Materials and methods

Cell culture and development of chemoresistant cells

The human CRC cell lines SW620, HT29, HCT8, HCT116, LoVo, SW480, and DLD1, and normal human colon epithelial cell line (HCoEpic) were all purchased from the Type Culture Collection of the Chinese Academy of Sciences (Shanghai, China). Cells were maintained in either RPMI-1640 medium or Dulbecco’s Modified Eagle’s Medium (DMEM) supplemented with 10% fetal bovine serum (FBS) (Thermo Fisher Scientific, Waltham, MA, USA), 100 U/mL penicillin and 100 µg/mL streptomycin (Thermo Fisher Scientific) at 37°C in a humidified atmosphere containing 5% CO2. Silencing and ectopic expression of GIHCG were achieved by three siRNAs specially targeting GIHCG (siGIHCG.1, siGIHCG.2, and siGIHCG.3) (GENEWIZ, Suzhou, Jiangsu, China) and pcDNA3.1-GIHCG vector (GENEWIZ), respectively. Scrambled siRNA control (siNC) and pcDNA3.1 empty vector (Vector) were used as controls. Cells were harvested 24 hours post-transfection for subsequent analysis. Development of 5-fluorouracil (5-FU)-resistant LoVo and SW480 cells was achieved by exposing parental LoVo and SW480 cells to an initial dose of 0.2 µg/mL 5-FU (Abcam, Boston, MA, USA) in RMPI 1640 plus 10% FBS. The surviving population of cells was recovered for 2 weeks. The cells that survived initial 5-FU treatment were then exposed to sequentially increasing concentration (0.2 µg/mL) of 5-FU. Finally, the 5-FU concentration was increased to the clinically relevant plasma concentration of 2.0 µg/mL, and the cells were continuously cultured in 2.0 µg/mL 5-FU, unless otherwise indicated.

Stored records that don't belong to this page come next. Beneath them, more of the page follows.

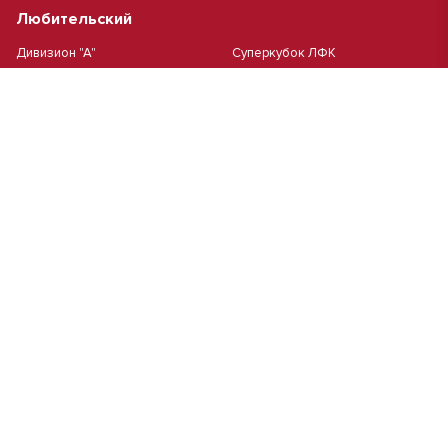
Любительский
Дивизион "А"
Суперкубок ЛФК
Дивизион "Б"
Кубок ЛФК
Женский
Футзал(дев.)
Девочки 2013 г.р.
Девочки 2016 г.р.
Девочки 2011/2012 г.р.
Девочки 2015 г.р.
Чемпионат Москвы(жен.)
Девочки 2014 г.р.
Футзал
Футзал
Кубок ДЮСШ
Чемпионат Москвы футзал
MCL
Высшая лига MCL | Весна 2026
Первая лига MCL PRO Весна
Первая лига MCL | Весна 2026
2026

The development of Oxaliplatin (Oxa) (Abcam)-resistant LoVo cells and SW480 cells was performed similar to that of the 5-FU-resistant cells, except that the initial concentration of Oxa was 1.0 µg/mL, and the final concentration was 4.0 µg/mL. The developed LoVo cells and SW480 cells resistant to 5-FU and Oxa were named LoVo-5-FU-R, SW480-5-FU-R, LoVo-Oxa-R, and SW480-Oxa-R.

Clinical data and tissue collection

A total of 110 CRC samples and paired tumor adjacent tissues were obtained from CRC patients who underwent radical resection in the Shanghai East Hospital (Shanghai, China). All patients gave written informed consent approved by the local ethics committee of the Shanghai East Hospital, which was conducted in accordance with the Declaration of Helsinki. The samples were obtained directly from surgery after removal of a necessary amount of tissue for routine pathology examination. The excluding criteria were as follows: patients who had received preoperative chemotherapy and/or radiation of rectal cancers, patients with hereditary CRC syndromes, and patients with two or more malignancies. The collected samples were frozen and stored in liquid nitrogen until use. Follow-up was conducted in the out-patient clinic, and the frequency was once every 3 months during the first 2 years, every 6 months during the next 3 years, and yearly thereafter. Cancer progression was dated from the first evidence of relapse based on physical, histological, or imaging data. Results presented in our study were based on follow-up, ending on January 20, 2018.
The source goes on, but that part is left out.